Despite years of knowing that gratitude contributes to life, and suggesting to people in my workshops to start a gratitude practice in their lives, it is only in the last couple of months that I was finally able to start my own practice. In the past, using gratitude as a PRACTICE instead of just when it arose spontaneously (which I am blessed to have happen often) just wasn’t working for me. But the times were hard enough in my life, and the draw strong enough that I started.

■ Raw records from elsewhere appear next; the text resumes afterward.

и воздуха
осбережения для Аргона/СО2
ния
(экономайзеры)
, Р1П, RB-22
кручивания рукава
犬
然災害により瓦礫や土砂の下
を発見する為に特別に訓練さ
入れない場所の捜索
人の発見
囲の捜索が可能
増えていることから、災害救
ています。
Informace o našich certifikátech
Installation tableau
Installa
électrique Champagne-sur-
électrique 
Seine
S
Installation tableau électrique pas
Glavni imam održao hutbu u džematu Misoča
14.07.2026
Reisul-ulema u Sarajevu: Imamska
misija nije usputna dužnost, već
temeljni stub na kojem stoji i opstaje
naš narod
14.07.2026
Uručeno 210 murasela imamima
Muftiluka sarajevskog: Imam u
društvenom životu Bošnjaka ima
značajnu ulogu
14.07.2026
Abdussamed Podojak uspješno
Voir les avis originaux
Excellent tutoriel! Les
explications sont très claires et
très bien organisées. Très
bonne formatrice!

So, for a couple of months now, during a period that included some of the most challenging times in many years, I end each day lying in bed, breathing fully and slowly, and reviewing my day, looking for everything that could possibly be a source of gratitude. Not as a check list, but really pausing with each one, putting my attention again and again on the mystery, wonder, magic, and awe that is the experience of whatever happened, whoever contributed to it. My primary focus is on the people who contribute to my life. It could be something really small, or it could be something extensive. Regardless, I focus my attention and my heart on really taking in that there was no reason for this person to do what they did, they didn’t really have to do it, they only did it because they are human and we humans do things for each other. Sometimes without even intending to. On a few occasions my focus has been on people I don’t even know, who produced something I was consuming on that day. Slowly, I attempt to open my heart to this person, as if I am trying to BE that person and feel what it’s like to have done what they did that contributed to my life. I find enormous beauty in doing this. I go to sleep more peaceful. I also have an inkling that this practice may have been part of what shifted the inner experience I have into more softness, less anguish, despite the fact that so many challenges remain in my life.

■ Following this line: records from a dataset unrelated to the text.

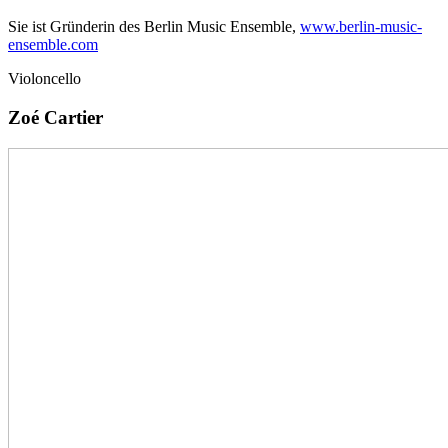
Sie ist Gründerin des Berlin Music Ensemble,
www.berlin-music-
ensemble.com
Violoncello
Zoé Cartier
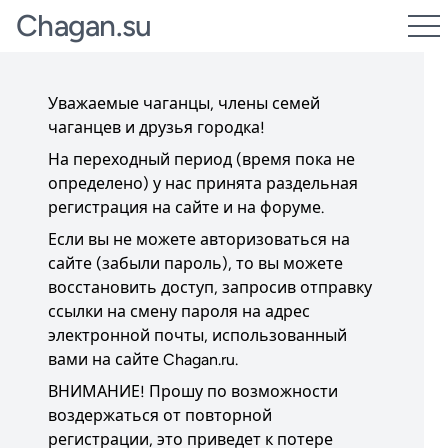
Chagan.su
Уважаемые чаганцы, члены семей
чаганцев и друзья городка!
На переходный период (время пока не
определено) у нас принята раздельная
регистрация на сайте и на форуме.
Если вы не можете авторизоваться на
сайте (забыли пароль), то вы можете
восстановить доступ, запросив отправку
ссылки на смену пароля на адрес
электронной почты, использованный
вами на сайте
Chagan.ru
.
ВНИМАНИЕ! Прошу по возможности
воздержаться от повторной
регистрации, это приведет к потере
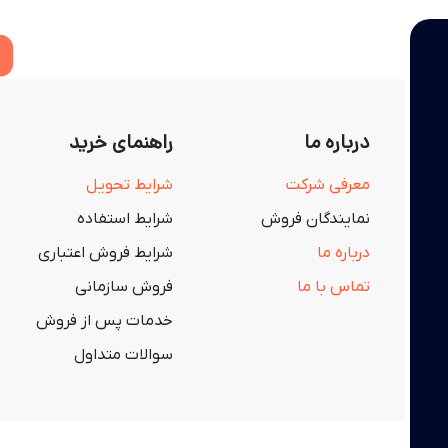
درباره ما
راهنمای خرید
معرفی شرکت
شرایط تحویل
نمایندگان فروش
شرایط استفاده
درباره ما
شرایط فروش اعتباری
تماس با ما
فروش سازمانی
خدمات پس از فروش
سوالات متداول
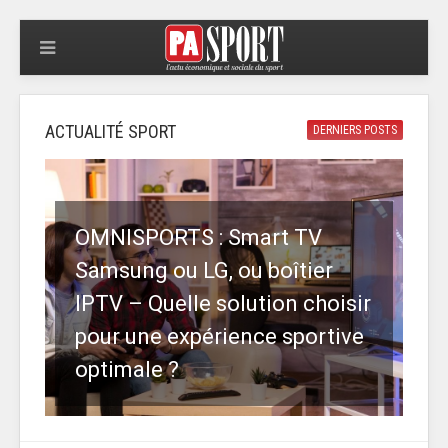
ACTUALITÉ SPORT
DERNIERS POSTS
OMNISPORTS : Smart TV
Samsung ou LG, ou boîtier
IPTV – Quelle solution choisir
pour une expérience sportive
optimale ?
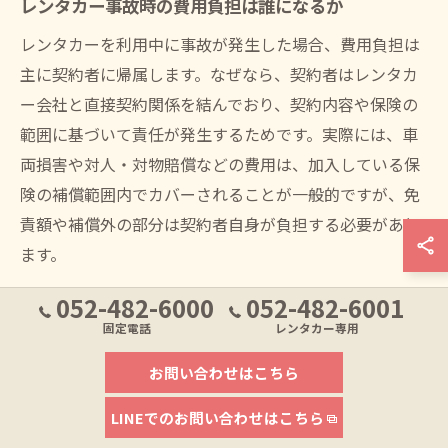
レンタカー事故時の費用負担は誰になるか
レンタカーを利用中に事故が発生した場合、費用負担は
主に契約者に帰属します。なぜなら、契約者はレンタカ
ー会社と直接契約関係を結んでおり、契約内容や保険の
範囲に基づいて責任が発生するためです。実際には、車
両損害や対人・対物賠償などの費用は、加入している保
険の補償範囲内でカバーされることが一般的ですが、免
責額や補償外の部分は契約者自身が負担する必要があり
ます。
また、契約者以外の第三者が運転していた場合でも、契
052-482-6000
052-482-6001
約書で運転者として認められていれば保険が適用されま
固定電話
レンタカー専用
すが、無断運転や契約違反があった場合は保険が適用さ
お問い合わせはこちら
れず、全額自己負担となるリスクがあるため注意が必要
です。費用負担のトラブルを避けるためには、契約時に
LINEでのお問い合わせはこちら
補償内容や免責事項を十分に確認し、疑問点は必ず事前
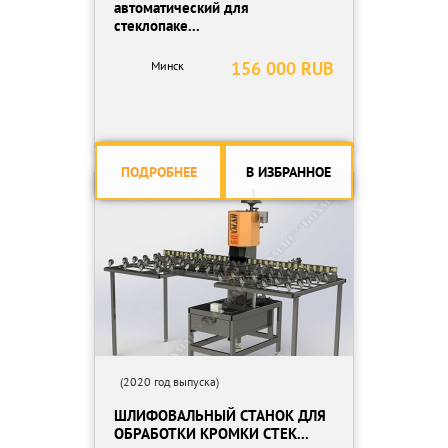
автоматический для
стеклопаке...
156 000 RUB
Минск
ПОДРОБНЕЕ
В ИЗБРАННОЕ
(2020 год выпуска)
ШЛИФОВАЛЬНЫЙ СТАНОК ДЛЯ
ОБРАБОТКИ КРОМКИ СТЕК...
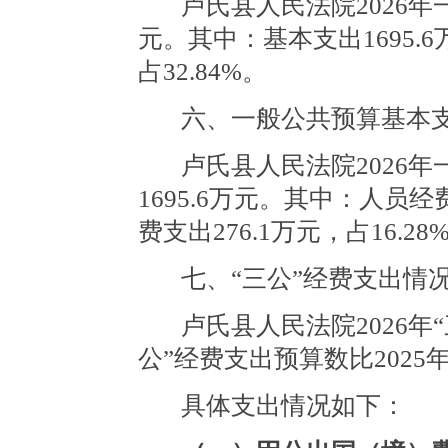
卢氏县人民法院2026年
元。其中：基本支出1695.6
占32.84%。
六、一般公共预算基本
卢氏县人民法院2026
1695.6万元。其中：人员经费
费支出276.1万元，占16.28
七、
“三公”经费支出情
卢氏县人民法院2026
年
公”经费支出预算数比20
25
具体支出情况如下：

What have I learned from doing this?
Two surprising things. One is that, exactly like Marshall Rosenberg, creator of Nonviolent Communication has said, gratitude is a kind of fuel. Especially on days when I have felt depleted, lacking resources, or particularly stressed, I found the practice to nourish me, give me some energy, release some of the stress. Then I started wondering what other aspects of life act in this way, as fuel? So far I have come up with a few: beauty, love, vision, and inspiration. One morning, in talking with a friend, I also realized that I had used vision as my primary fuel for far too long, and that I was worn out. So I am especially happy to have found other forms of fuel.

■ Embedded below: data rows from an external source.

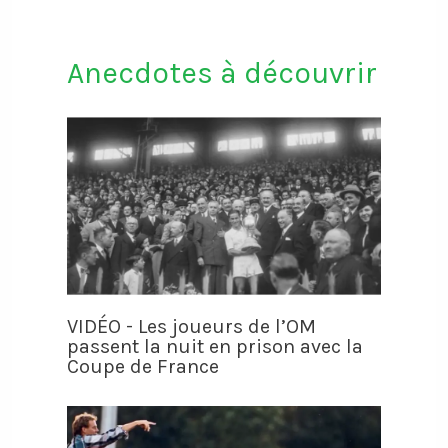
Anecdotes à découvrir
VIDÉO - Les joueurs de l’OM
passent la nuit en prison avec la
Coupe de France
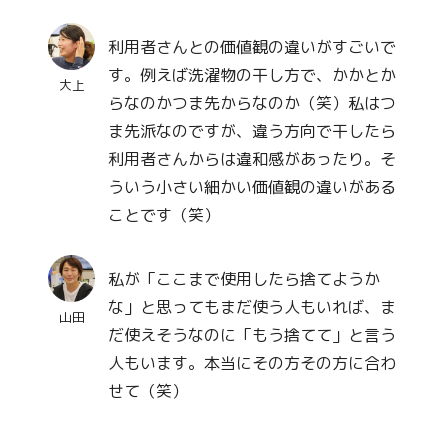
利用者さんとの価値観の違いがすごいで
す。例えば洗濯物の干し方で、かかとか
大上
らなのかつま先からなのか（笑）私はつ
ま先派なのですが、違う方向で干したら
利用者さんからは違和感があったり。そ
ういう小さい細かい価値観の違いがある
ことです（笑）
私が「ここまで使用したら捨てようか
な」と思ってもまだ使う人もいれば、ま
山田
だ使えそうなのに「もう捨てて」と言う
人もいます。本当にその方その方に合わ
せて（笑）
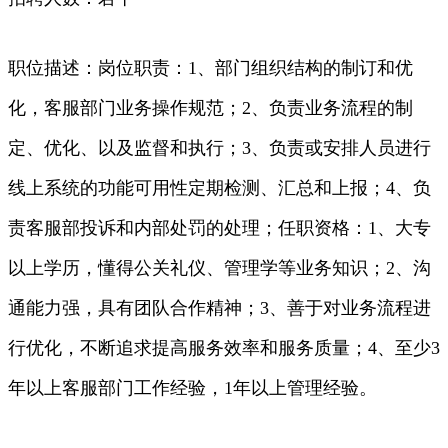
职位描述：岗位职责：1、部门组织结构的制订和优
化，客服部门业务操作规范；2、负责业务流程的制
定、优化、以及监督和执行；3、负责或安排人员进行
线上系统的功能可用性定期检测、汇总和上报；4、负
责客服部投诉和内部处罚的处理；任职资格：1、大专
以上学历，懂得公关礼仪、管理学等业务知识；2、沟
通能力强，具有团队合作精神；3、善于对业务流程进
行优化，不断追求提高服务效率和服务质量；4、至少3
年以上客服部门工作经验，1年以上管理经验。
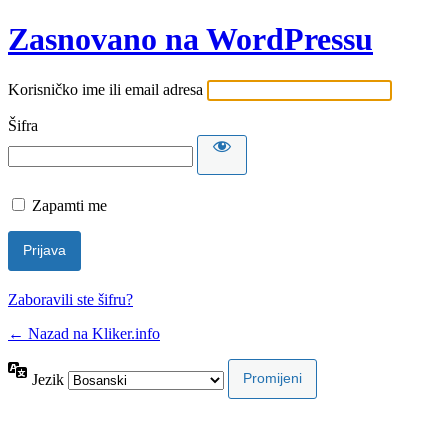
Zasnovano na WordPressu
Korisničko ime ili email adresa
Šifra
Zapamti me
Zaboravili ste šifru?
← Nazad na Kliker.info
Jezik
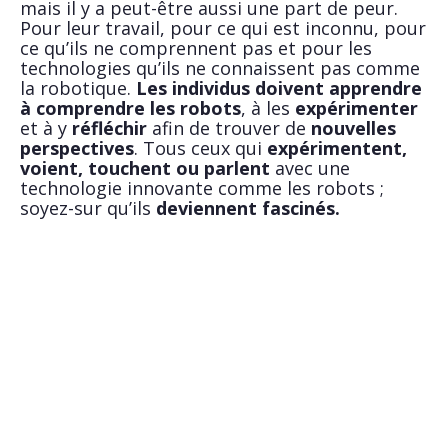
mais il y a peut-être aussi une part de peur.
Pour leur travail, pour ce qui est inconnu, pour
ce qu’ils ne comprennent pas et pour les
technologies qu’ils ne connaissent pas comme
la robotique.
Les individus doivent apprendre
à comprendre les robots
, à les
expérimenter
et à y
réfléchir
afin de trouver de
nouvelles
perspectives
. Tous ceux qui
expérimentent,
voient, touchent ou parlent
avec une
technologie innovante comme les robots ;
soyez-sur qu’ils
deviennent fascinés.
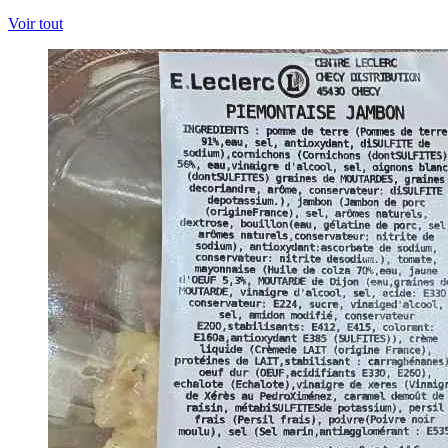
Voir tout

The other thing I learned is even more surprising to me. I learned that on the days that were the hardest I usually had more things that I could be grateful for, more people that contributed to my life on those days. Why would that be, I wondered. Here’s my hypothesis: when we are doing well, we require less support, and we can more easily hold on to the illusion of self-sufficiency. When we are faced with challenges, we become more aware of how much of our life depends on the grace and generosity of others. I find immense comfort and richness in this realization.